За два года супружества его взаимоотношения с Нателлой — любимицей семьи Сорокиных — сложились не лучшим образом. Изначально они отнеслись друг к другу настороженно и без особой симпатии. Нателла открыто заявляла, что сестра могла сделать лучшую партию и в присутствии Марьянова любила вспоминать, какие роскошные поклонники были у Ноны. Родион стоически переносил выпады в свой адрес, стараясь как можно меньше общаться со свояченицей.
— Пошли наверх! — не отвечая на вопрос, распорядилась Нателла и повернулась к лестнице.
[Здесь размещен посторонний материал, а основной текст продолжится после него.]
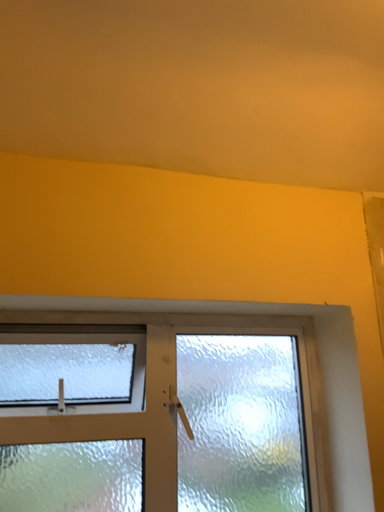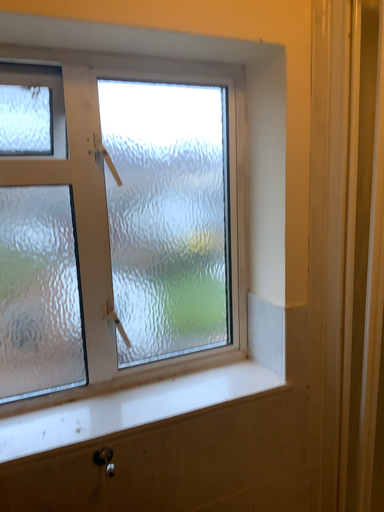 Question: Which way did the camera rotate in the video?

Choices:
 (A) rotated upward
 (B) rotated downward

Answer: (B)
При этом ее слегка занесло, и она уцепилась рукой за перила. «Ого, — подумал Марьянов, — барышни, кажется, пили не только снотворное». И он, старательно отводя глаза в сторону, стал подниматься по довольно крутой лестнице вслед за легкомысленно одетой родственницей.
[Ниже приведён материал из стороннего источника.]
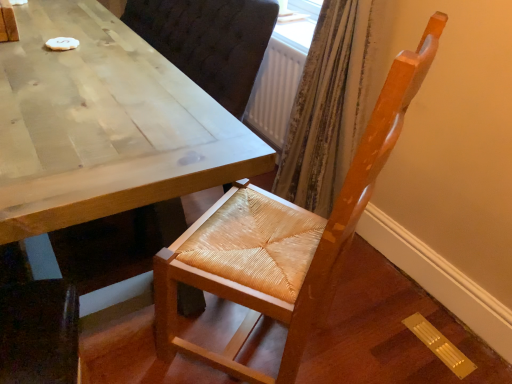 Where is `vacant area on top of light brown wooden table at center (from a real-world perspective)`? The height and width of the screenshot is (384, 512). vacant area on top of light brown wooden table at center (from a real-world perspective) is located at coordinates (71, 66).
На втором этаже было три спальни — одна большая, так называемая «хозяйская», две другие, поменьше — гостевые. Нателла проследовала в большую. Марьянов, войдя в комнату, ожидал увидеть на огромной кровати из карельской березы, на атласных подушках, под бледно-сиреневыми простынями свою мирно посапывающую жену. Однако его изумленному взору предстала иная картина. Кровать из карельской березы, предмет особой гордости его благоверной, действительно была тут. На месте оказалось и любимое ею сиреневое белье. Но самой Ноны нигде не было видно. Родион подошел ближе и зачем-то откинул легкое летнее одеяло. Затем заглянул в широченный платяной шкаф и отодвинул плотно задернутые шторы. Окинул изумленным взглядом придвинутый к кровати журнальный столик, на котором стояли несколько красивых свечей, фужеры, коньяк, шампанское, конфеты и тарелочка с нарезанным лимоном. Потом озадаченно воззрился на Нателлу. Та стояла в дверях, скрестив руки на груди и выставив вперед пьяную правую ножку. Подбородок ее был опущен, взгляд — суров и непреклонен. Своей позой и решительным видом Нателла слегка напоминала Наполеона Бонапарта, который примчался под Аустерлиц прямо с пляжа, впопыхах забыв переодеться в камзол и напялить знаменитую треугольную шляпу.